Прошло несколько секунд в мертвой тишине, прежде чем она прошептала:

— Почему?

Молодой человек протянул руку к лампе, прикрученной к стене, и сделал свет ярче. Затем прислонился спиной к двери и сложил на груди руки.

— По двум причинам. Первая — ты доверила себя мне, и я должен охранять тебя…

— Охранять?! — удивленно воскликнула Натали. — Вы собираетесь охранять меня после того, как только что пытались приставать ко мне?

— Я не приставал к тебе, Натали, а только лишь поцеловал, — несколько раздраженно ответил Джонатан. — А это совсем разные вещи.

Натали сердито сверкнула на него глазами.

— А кто меня защитит от вас, сэр?

— Вторая причина, — продолжал Джонатан, не обращая внимания на ее слова, — моя репутация. У меня серьезная работа во Франции. И если ты желаешь повсюду сопровождать меня, то я должен представить тебя как свою жену. Нельзя допустить, чтобы кто-нибудь подумал, будто я путешествую со своей любовницей. А именно такой вывод и могут сделать.

— Но разве нельзя представить меня как вашу кузину? — с отчаянием в голосе предложила Натали, и краска залила ее щеки.

Джонатан отрицательно покачал головой:

— Не сработает. И ты прекрасно об этом знаешь. У нас нет никакого внешнего сходства, а кроме того, те чувства, которые мы испытываем друг к другу, будут очевидны. Лучше использовать их в своих целях, чем прятать. Это своего рода вызов, игра, в которую стоит поиграть, Натали, и мы начнем делать это прямо сейчас, — добавил Джонатан с усмешкой.

Натали смотрела на него широко открытыми глазами, не веря своим ушам, что он говорил о них как о любовниках. Его предложение прозвучало как нечто само собой разумеющееся Как он мог быть таким хитрым Он планировал это с самого начала и теперь, когда она уже ничего не могла сделать, даже убежать, поставил ее перед фактом Куда ей идти одной, ночью, на корабле? У Натали не оставалось выбора.
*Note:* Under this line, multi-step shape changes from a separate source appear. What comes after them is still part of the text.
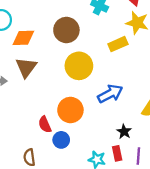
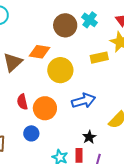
brown circle: (66, 30) -> (65, 25), moved
orange diamond: (23, 38) -> (39, 52), moved
red semicircle: (45, 124) -> (22, 102), moved

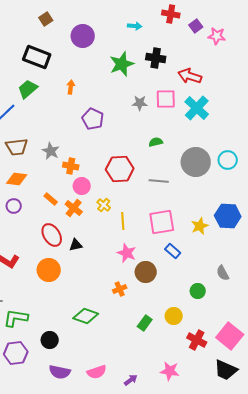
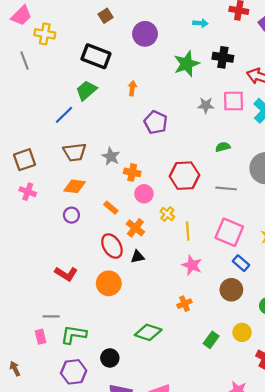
orange cross: (74, 208) -> (135, 228), moved
pink square: (162, 222) -> (229, 232), turned 32
brown circle: (146, 272) -> (231, 290), moved

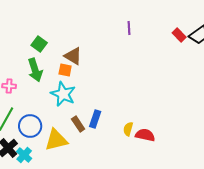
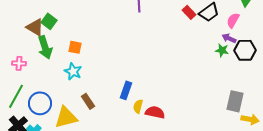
brown triangle: (73, 56) -> (35, 27), moved
cyan star: (63, 94) -> (73, 71), size x0.7
blue rectangle: (95, 119) -> (126, 90), moved

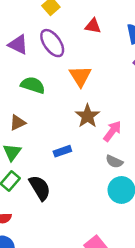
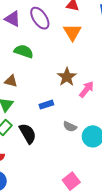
orange triangle: (80, 76) -> (72, 32), moved
brown triangle: (18, 123) -> (11, 81), turned 40
gray semicircle: (114, 162) -> (70, 127), moved

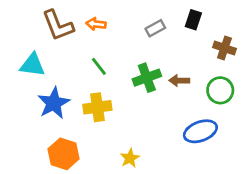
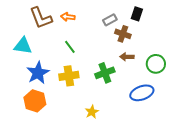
brown cross: (224, 48) -> (123, 34), moved
green cross: (147, 78) -> (105, 73), moved
orange hexagon: (64, 154) -> (35, 101), moved

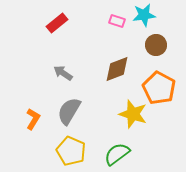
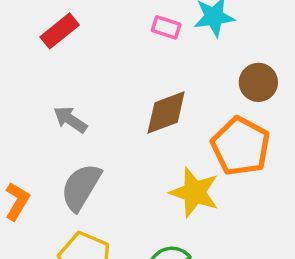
brown circle: (156, 45) -> (258, 82), moved

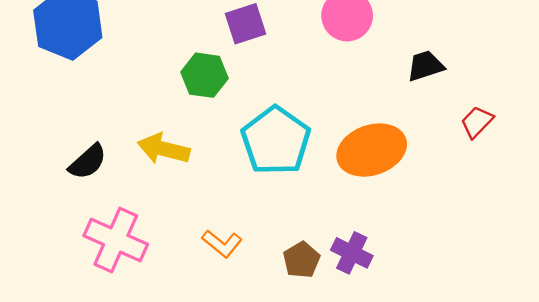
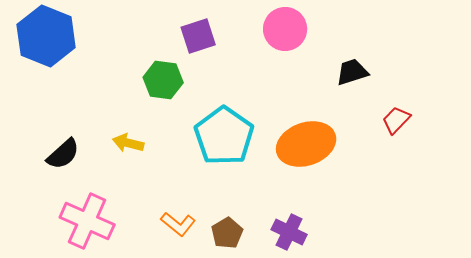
yellow arrow: (164, 149) -> (128, 143), size x0.7
brown pentagon: (302, 260) -> (227, 233), moved

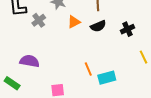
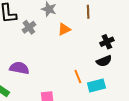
black semicircle: (98, 26) -> (104, 61), moved
black cross: (128, 29) -> (107, 42), moved

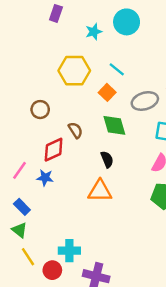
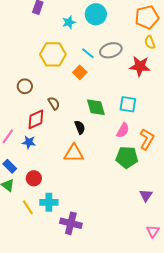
gray ellipse: (145, 101) -> (111, 50), moved
green diamond: (114, 125) -> (96, 107), moved
yellow line: (28, 257) -> (28, 207), moved
red circle: (52, 270) -> (34, 178), moved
— Почему вы сразу не сказали, что нам придется спать в одной… — Она жестом указала на постель.

— Кровати? — добавил Джонатан. Натали сердито повторила

— Почему?

Джонатан поднял руку и провел ладонью по подбородку.

— Мне бы не хотелось, чтобы ты передумала и ушла с корабля.

— Вы… — нерешительно начала Натали, обескураженная его прямым ответом; ее щеки покрылись нежным румянцем, а пальцы стали нервно теребить кружева на манжетах. — Вы…

— Ты мне нужна, Натали, — прервал ее Джонатан. И, немного поколебавшись, продолжил — Я представлю тебя в качестве своей жены.

— Вы спланировали все это заранее! — воскликнула Натали.

Джонатан медленно покачал головой. Его глаза превратились в узкие серо-голубые щелочки.

— Напомню, что именно ты пришла в мой дом шесть дней назад и попросила помощи. Я лишь воспользовался таким положением вещей в своих целях.

О, он настоящий дьявол! Если он вздумал поиграть в такие игры, значит, ей придется подчиниться. Но горе ему, он даже представить себе не может, насколько она хорошая актриса.

— А что насчет Черного рыцаря? — спросила Натали, недоверчиво глядя на Джонатана. — Вы представите нас друг другу?

Он пожал плечами:

— Это входит в мои планы, но только на моих условиях и в удобное для меня время, как мы и договаривались в Англии.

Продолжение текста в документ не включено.